Hi, I’m implement a multiplication code from a book.
But, I was in a trouble because the size of the matrix could not be large…
I assume that this matrix is square matrix and A X B = C → [NN] X [NN] = [N*N]
and Also I use a tile for block index.
How can I set the size of the matrix to be 1000 X 1000 or more and more.
((I use Titan X and this GPU can support 1024 thread per block))
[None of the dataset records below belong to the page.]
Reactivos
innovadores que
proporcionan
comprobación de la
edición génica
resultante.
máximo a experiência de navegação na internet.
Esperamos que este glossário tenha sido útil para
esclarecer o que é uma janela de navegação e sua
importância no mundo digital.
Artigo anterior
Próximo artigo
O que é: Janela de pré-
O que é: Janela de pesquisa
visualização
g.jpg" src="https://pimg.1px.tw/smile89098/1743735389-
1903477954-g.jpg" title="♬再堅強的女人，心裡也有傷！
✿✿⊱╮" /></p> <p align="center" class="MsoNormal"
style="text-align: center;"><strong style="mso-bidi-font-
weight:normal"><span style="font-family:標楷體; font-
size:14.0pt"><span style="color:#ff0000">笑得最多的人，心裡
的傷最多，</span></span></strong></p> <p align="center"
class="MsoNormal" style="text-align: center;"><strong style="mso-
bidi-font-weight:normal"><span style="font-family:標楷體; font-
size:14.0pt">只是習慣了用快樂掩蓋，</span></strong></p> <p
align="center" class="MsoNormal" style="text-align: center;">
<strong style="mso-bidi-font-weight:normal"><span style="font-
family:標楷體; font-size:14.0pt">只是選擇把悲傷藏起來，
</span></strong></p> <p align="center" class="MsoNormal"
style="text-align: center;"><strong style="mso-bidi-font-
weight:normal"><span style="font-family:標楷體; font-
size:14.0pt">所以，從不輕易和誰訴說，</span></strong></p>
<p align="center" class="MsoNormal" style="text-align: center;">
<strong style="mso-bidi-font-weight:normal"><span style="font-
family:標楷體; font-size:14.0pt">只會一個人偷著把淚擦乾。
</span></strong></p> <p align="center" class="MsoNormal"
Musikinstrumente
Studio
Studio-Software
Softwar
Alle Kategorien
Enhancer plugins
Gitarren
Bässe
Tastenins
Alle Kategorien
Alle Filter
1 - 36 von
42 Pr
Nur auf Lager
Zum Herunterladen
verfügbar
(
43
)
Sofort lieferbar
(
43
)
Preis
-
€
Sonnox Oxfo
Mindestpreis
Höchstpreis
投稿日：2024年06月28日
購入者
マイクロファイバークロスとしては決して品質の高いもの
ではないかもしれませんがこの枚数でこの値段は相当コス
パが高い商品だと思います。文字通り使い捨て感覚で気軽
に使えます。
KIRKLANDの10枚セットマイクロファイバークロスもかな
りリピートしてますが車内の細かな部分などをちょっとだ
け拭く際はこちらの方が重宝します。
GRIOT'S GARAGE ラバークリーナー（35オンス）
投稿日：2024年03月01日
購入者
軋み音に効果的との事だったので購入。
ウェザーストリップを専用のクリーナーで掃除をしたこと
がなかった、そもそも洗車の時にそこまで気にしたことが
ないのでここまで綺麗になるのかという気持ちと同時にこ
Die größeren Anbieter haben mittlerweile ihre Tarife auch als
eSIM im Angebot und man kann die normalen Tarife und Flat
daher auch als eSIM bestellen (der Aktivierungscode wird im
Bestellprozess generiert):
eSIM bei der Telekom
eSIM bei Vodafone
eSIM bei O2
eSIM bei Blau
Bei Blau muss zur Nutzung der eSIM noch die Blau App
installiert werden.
#include “device_launch_parameters.h”
#include “book.h”
#include “cuda_runtime.h”
#define N 128
#define TILE_WIDTH 16
global void matMulkernel(int *a, int *b, int *c, int width){
int Row = blockIdx.y*TILE_WIDTH + threadIdx.y;
int Col = blockIdx.x*TILE_WIDTH + threadIdx.x;
float Pvalue = 0;
for(int k = 0; k < width ; ++k)
Pvalue += a[Row*width+k] * b[k*width+Col];
c[Row*width+Col] = Pvalue;
}
int main(){
int a[N*N], b[N*N], c[N*N];
int *dev_a, *dev_b, *dev_c;
int _size = N*N*sizeof(int);
for(int i = 0; i < N*N; i++){
a[i] = 2;
b[i] = 3;
c[i] = 0;
}
HANDLE_ERROR(cudaMalloc((void**)&dev_a, _size));
HANDLE_ERROR(cudaMalloc((void**)&dev_b, _size));
HANDLE_ERROR(cudaMalloc((void**)&dev_c, _size));
HANDLE_ERROR(cudaMemcpy(dev_a, a, _size, cudaMemcpyHostToDevice));
HANDLE_ERROR(cudaMemcpy(dev_b, b, _size, cudaMemcpyHostToDevice));
dim3 dimGrids(N/TILE_WIDTH, N/TILE_WIDTH);
dim3 dimBlocks(TILE_WIDTH, TILE_WIDTH);
matMulkernel<<<dimGrids, dimBlocks>>>(dev_a, dev_b, dev_c, N);
HANDLE_ERROR(cudaMemcpy(c, dev_c, _size, cudaMemcpyDeviceToHost));
for(int i = 0; i< N*N; i++)
printf("%d \n", c[i]);
cudaFree(dev_a);
cudaFree(dev_b);
cudaFree(dev_c);
return 0;
}